Roundtable: Rethinking the Iranian Left: History, Diversity and Prospects

For at least a century, Leftist intellectual and political trends have contributed significantly to the making of Iran’s modern culture and politics. Yet the Left continues to suffer the double burden of systematic state repression and marginalization/vilification in mainstream historiography. Bringing together leading specialists on the subject, this roundtable revisits the Iranian Left’s century-long controversial legacy from multiple critical perspectives. Our areas of investigation include historiography and intellectual history, labor and working class studies, sociology and social theory, gender studies, intellectual history, ethnic and religious minority studies, and studies of elite and popular culture. The Left is broadly defined to encompass all those committed to social justice, including socialists and communists, left-leaning Muslims, liberals and nationalists, as well as independent public intellectuals concerned with class and gender equity.
Specifically, brief individual presentations will invite audience participation in the following discussions. First, “The Muslim Left: Social Justice and Spirituality,” is a critical examination of the Muslim Left, from the 1950s Movement of Theist Socialists and Ali Shariati to the appearance of new Muslim Leftist trends in post-revolutionary Iran. Second, “Revolutionary Violence or Terrorism?” will revisit the legacy of 1970s Iran’s guerrilla movement in light of current debates on “terrorism” and its relation to “legitimate” revolutionary violence. Third, “Marxist Theory and the Left's Praxis,” reexamines the “failure of the Iranian left” in the wider international context of disjuncture between Marxist theory and the practice of non-Western leftist movements; Fourth, “The Left and Gender: Past Record and Current Prospects,” will survey the Iranian Left’s contributions and failures with respect to women’s rights and gender equality, while proposing future paths considering developments in various Muslim countries. Fifth, “Does The Iranian Left Have a Future?,” will focus on post-revolutionary Iran’s new intellectual generation that has abandoned the Russo-Marxist tradition in favor of more flexible, identity-oriented movements inspired by a pluralistic and egalitarian social imaginary.
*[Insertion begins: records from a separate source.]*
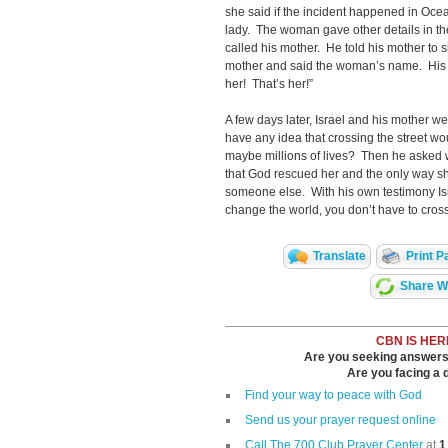
she said if the incident happened in Oce
lady. The woman gave other details in the 
called his mother. He told his mother to si
mother and said the woman’s name. His m
her! That’s her!”
A few days later, Israel and his mother 
have any idea that crossing the street 
maybe millions of lives? Then he asked 
that God rescued her and the only way s
someone else. With his own testimony Isr
change the world, you don’t
Translate
Print P
Share Wi
CBN IS HER
Are you seeking answers i
Are you facing a di
Find your way to peace with God
Send us your prayer request online
Call The 700 Club Prayer Center
at
1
Personal Information (Panel Organizer)

Matin-Asgari, Afshin
California State University, Los Angeles


Atabaki, Touraj
International Institute of Social History


Room 23
Wed, 2016-08-03 10:30 - 12:00


by Mojtaba Mahdavi / University of Alberta

The contribution of this presentation is twofold: first, it will contextualizes and problematizes the discourse, diversity, and dynamism of the Iranian Muslim Left from Mohammad Nakhshab’s Movement of "Theist Socialists" to Ali Shariati’s trilogy of “Freedom, Social Justice and Spirituality”.

Second, it will shed light on new developments in the discourse of the Muslim Left in postrevolutionary Iran: it asks how post-revolutionary socio-political context has contributed to the rise of new thinking about Iranian social democracy, post-Islamist and post-structuralist trends among the contemporary Leftist Muslims.

This presentation will generate discussion about the new generation/trends of the left inside Iran (Vahabzadeh, Behrooz, and Maljoo), future prospects of the Left (Matin-Asgari, Matin, Vahabzadeh), and the intersection of gender, religion and social justice (Moghadam).

by Peyman Vahabzadeh / University of Victoria

A new generation of Iranian leftists, coming of age during and after the Reform era in the late 1990s and early 2000s, have clearly turned away from Iranian Left’s traditional Russo-Marxist origins. While adhering to the fundamental tenets of Marxist-enabled theory, they prefer more lucid, flexible, creative, and identity-oriented engagements. Reading Gramsci, Althusser, Marcuse, Fanon, Butler, Zizek, Hardt & Negri, Badiou, and Laclau & Mouffe, the rising young, post-revolutionary leftist intellectuals have turned to new social movements oriented activism through which they construct a pluralistic and egalitarian social imaginary. With their creative use of technology media and alternative, "invisible" self-organization, they disregard every limitation imposed on the by the State.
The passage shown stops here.